Salem Witch Trials

TechNews Writer
Mon Oct 26, 2020

In January of 1692, when two young girls who were having fits and convulsions and were screaming uncontrollably, were brought to a local doctor in Salem Town, Doctor William Griggs, the catastrophe of the Salem witch hunt began. The doctor diagnosed the illness to be bewitchment and soon, similar symptoms were noticed in many such young girls. Many maids, slaves and, homeless women were accused by the girls who claimed to be bewitched.

Rumors about the Devil's influence on people and their possession began in 14th century Europe and spread to colonial New England.

Witchcraft was believed to the supernatural power gained by offering one's loyalty to the Devil. The situation faced added problems due to the after-effects of a British-French war in the American colonies in 1689, which raised distaste towards immigrants or foreigners, a recent smallpox epidemic, and long-standing rivalry between the affluent community and the menial workers of Salem town.

The Salem witch trials began in the spring of 1692. As the hysteria spread, over 150 men and women were killed, the first one being Bridget Bishop. The accused were tortured until they either confessed or died from the wounds they sustained. By September 1692, even children were being taken for trial and subsequently killed.
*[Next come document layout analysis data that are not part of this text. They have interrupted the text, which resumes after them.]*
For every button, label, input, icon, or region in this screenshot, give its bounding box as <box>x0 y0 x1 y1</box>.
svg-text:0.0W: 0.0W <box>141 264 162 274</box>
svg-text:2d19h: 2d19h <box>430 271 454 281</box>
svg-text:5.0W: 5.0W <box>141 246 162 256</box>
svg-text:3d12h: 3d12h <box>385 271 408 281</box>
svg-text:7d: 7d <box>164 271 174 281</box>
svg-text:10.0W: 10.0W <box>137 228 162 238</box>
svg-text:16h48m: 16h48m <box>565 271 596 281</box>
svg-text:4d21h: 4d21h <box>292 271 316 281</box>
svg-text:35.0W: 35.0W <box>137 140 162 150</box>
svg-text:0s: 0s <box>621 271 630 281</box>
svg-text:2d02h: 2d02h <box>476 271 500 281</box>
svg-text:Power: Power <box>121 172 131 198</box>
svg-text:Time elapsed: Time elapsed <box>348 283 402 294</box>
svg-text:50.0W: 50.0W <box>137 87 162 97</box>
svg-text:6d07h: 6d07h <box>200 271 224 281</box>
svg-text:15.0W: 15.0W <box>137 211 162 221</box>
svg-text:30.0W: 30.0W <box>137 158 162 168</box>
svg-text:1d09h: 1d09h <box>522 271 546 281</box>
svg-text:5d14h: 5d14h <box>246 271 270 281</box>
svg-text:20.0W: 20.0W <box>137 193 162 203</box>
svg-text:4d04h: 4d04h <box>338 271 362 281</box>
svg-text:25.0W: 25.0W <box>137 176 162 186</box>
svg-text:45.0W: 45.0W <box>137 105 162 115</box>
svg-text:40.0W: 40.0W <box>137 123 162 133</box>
The situation worsened as the people accused started naming others who they thought were involved in witchcraft and soon the newly appointed governor of Massachusetts, William Phips, ordered the establishment of a special Court of Oyer (to hear) and Terminer (to decide) on witchcraft cases for Suffolk, Essex, and Middlesex counties.

The people who refused to attend their trials were pressed to death with stones. The absurdity of the situation was proven when two dogs were also executed for being practitioners of witchcraft. The courts counted any marks on the body or the appearance of the accused in the victim's dream while the accused was in another location as evidence of supernatural powers. The idea of such trials being held at high judiciary levels seems ridiculous in modern times.

The Salem witch hunt was called to an end when the governor's wife was accused of practicing witchcraft and he ordered an end to the trials. The conclusive reasoning for the Salem witch trial was a combination of church politics and family feuds, with a mix of children falling ill due to bacteria present in wheat, rye, and corn at the time.